White Cane Days

In 1921, James Biggs, a photographer from Bristol, England, became blind following an accident. Because he was feeling uncomfortable with the amount of traffic around his home, he painted his walking stick white to be more visible.

In 1930, George A. Bonham, President of the Peoria Lions Club (Illinois) introduced the idea for using the white cane with a red band as a means of assisting the blind in independent mobility. The Peoria Lions approved the idea, white canes were made and distributed, and Peoria City Council adopted an ordinance giving the bearers the right-of-way to cross the street. News of the clubs activity spread quickly to other Lions clubs throughout the United States. Overwhelming acceptance of the white cane idea by the blind and sighted alike quickly gave cane users a unique method of identifying their special need for travel consideration among their sighted counterparts.
Also, in 1931, in France, Guilly d’Herbemont recognized the danger to blind people in traffic and launched a national “White Stick Movement” for blind people. She donated 5,000 white canes to people in Paris.
Lion Stan Bowen, University Lions Club in Seattle, is the father of White Cane Days in our MD19 local district. He was the original Chairman of this most traditional fundraiser for what was then the Washington- Northern Idaho Lions Sight Conservation Foundation. Later, the name was changed to Northwest Lions Foundation for Sight and Hearing.
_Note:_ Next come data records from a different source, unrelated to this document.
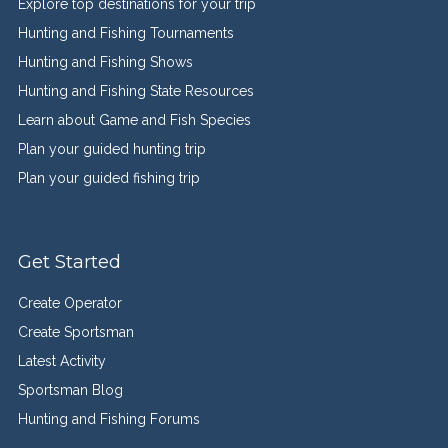
Explore top destinations for your trip
Hunting and Fishing Tournaments
Hunting and Fishing Shows
Hunting and Fishing State Resources
Learn about Game and Fish Species
Plan your guided hunting trip
Plan your guided fishing trip
Get Started
Create Operator
Create Sportsman
Latest Activity
Sportsman Blog
Hunting and Fishing Forums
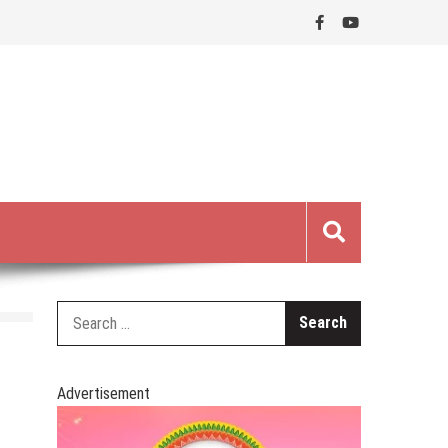
Search
for:
Advertisement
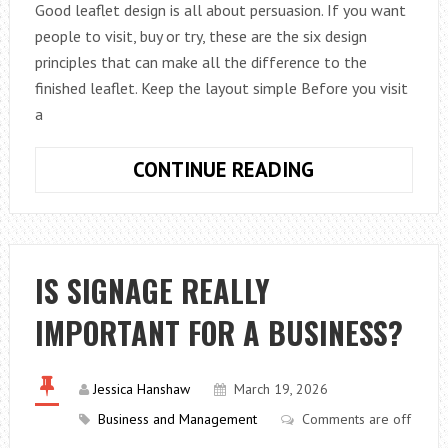
Good leaflet design is all about persuasion. If you want
people to visit, buy or try, these are the six design
principles that can make all the difference to the
finished leaflet. Keep the layout simple Before you visit
a
SIX
CONTINUE READING
TIPS
WHEN
DESIGNING
A
IS SIGNAGE REALLY
LEAFLET
IMPORTANT FOR A BUSINESS?
Jessica Hanshaw
March 19, 2026
Business and Management
Comments are off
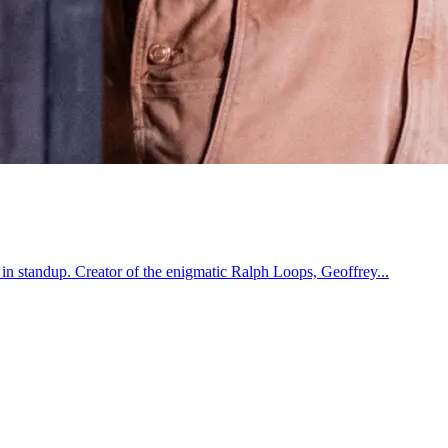
 in standup. Creator of the enigmatic Ralph Loops, Geoffrey...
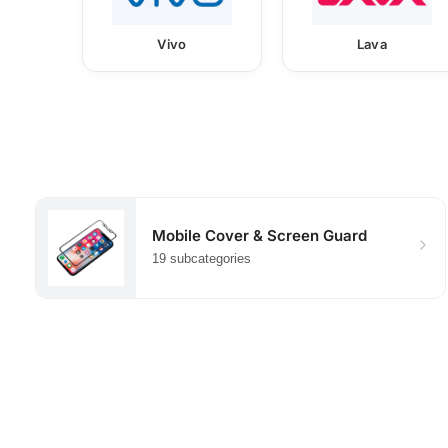
Vivo
Lava
Mobile Cover & Screen Guard
19 subcategories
The Foundation eventually led to the creation of the Northwest Eye Bank which is now considered by sight professionals and Government leaders as the global leader in eye banking.

White Cane Safety Days Official Recognition:

To make the American people more fully aware of the meaning of the White Cane and of the need for motorists to exercise special care for the blind person who carries it, on October 6, 1964, the U.S. Congress approved a resolution authorizing the President of the United States to annually issue a proclamation designating October 15th as “NationalWhite Cane Safety Day”.
The National Federation of the Blind (NFB), a leading organization for the blind, has established the third week in May as “White Cane Week”. During this week, a special concentration of efforts to educate the public concerning the hopes and aspirations of the blind is emphasized.
The Sequim Valley Lions Club honors this timeframe by conducting its traditional White Cane fundraiser around April and May.

Mikenny - Vento

The McKinney-Vento Act provides rights and services to children and youth experiencing homelessness, which includes those who are: sharing the housing of others due to loss of housing, economic hardship, or a similar reason; staying in motels, trailer parks, or camp grounds due to the lack of an adequate alternative; staying in shelters or transitional housing; or sleeping in cars, parks, abandoned buildings, substandard housing, or similar settings.
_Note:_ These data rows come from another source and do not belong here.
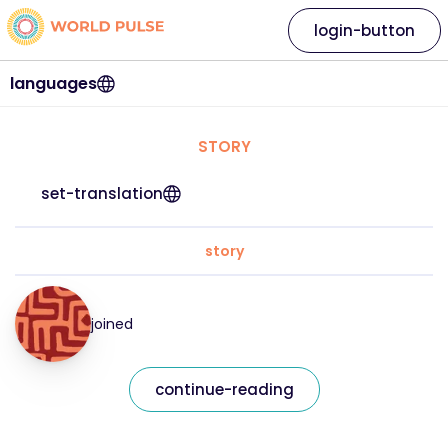
login-button
languages
STORY
set-translation
story
joined
continue-reading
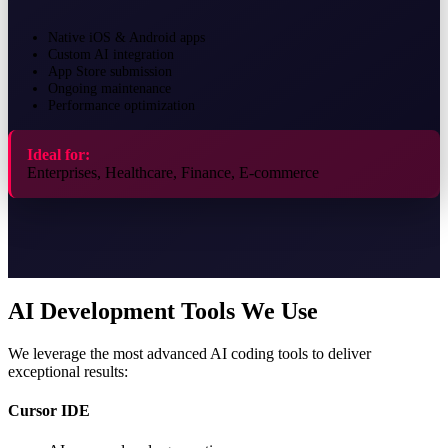
Native iOS & Android apps
Custom AI integration
App Store submission
Ongoing maintenance
Performance optimization
Ideal for:
Enterprises, Healthcare, Finance, E-commerce
AI Development Tools We Use
We leverage the most advanced AI coding tools to deliver
exceptional results:
Cursor IDE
The Sequim Valley Lions Club supports the Care Closet in the Sequim School district admistration Building. Disributing clothing and personal hygiene products to the students in need.

School Health Screening

Sequim Valley lions Club performs vision and audio screening in our elementary and middle schools.

We recieved a multi- club grant from Lions International to purchase the equipment and work with the other five clubes to screen all of the schools in our zone

"Let's Be Frank" Hot Dog Wagon

Sequim Valley Lions Club has a Hot Dog Wagon as a fundraisor.

Our events are The Sunshine Festival, Sequim Irrigation Festival, Sequim Logging Show, Air Affair Fly-in and car show, and we can be found at The James Centerr for the arts on Tuesdays during the Music in the park series.

Sequim Food Bank

Sequim Valley Lions works with the sequim Food Bank.

On Mondays we stock the bread room and on Fridays we have five lions that work in the drive thru food Bank.

We also work on the Thanksgiving and Christmas Drive thru's that distribute over 800 holiday meals.

Sequim Downtown Merchants Halloween Candy Give-a-way.

Each Halloweenwe dress up and hand out cany at the merchant give-a-way. This provides a safe and fun event for ou kids, young or old. We normally give out over 1000 bags of candy.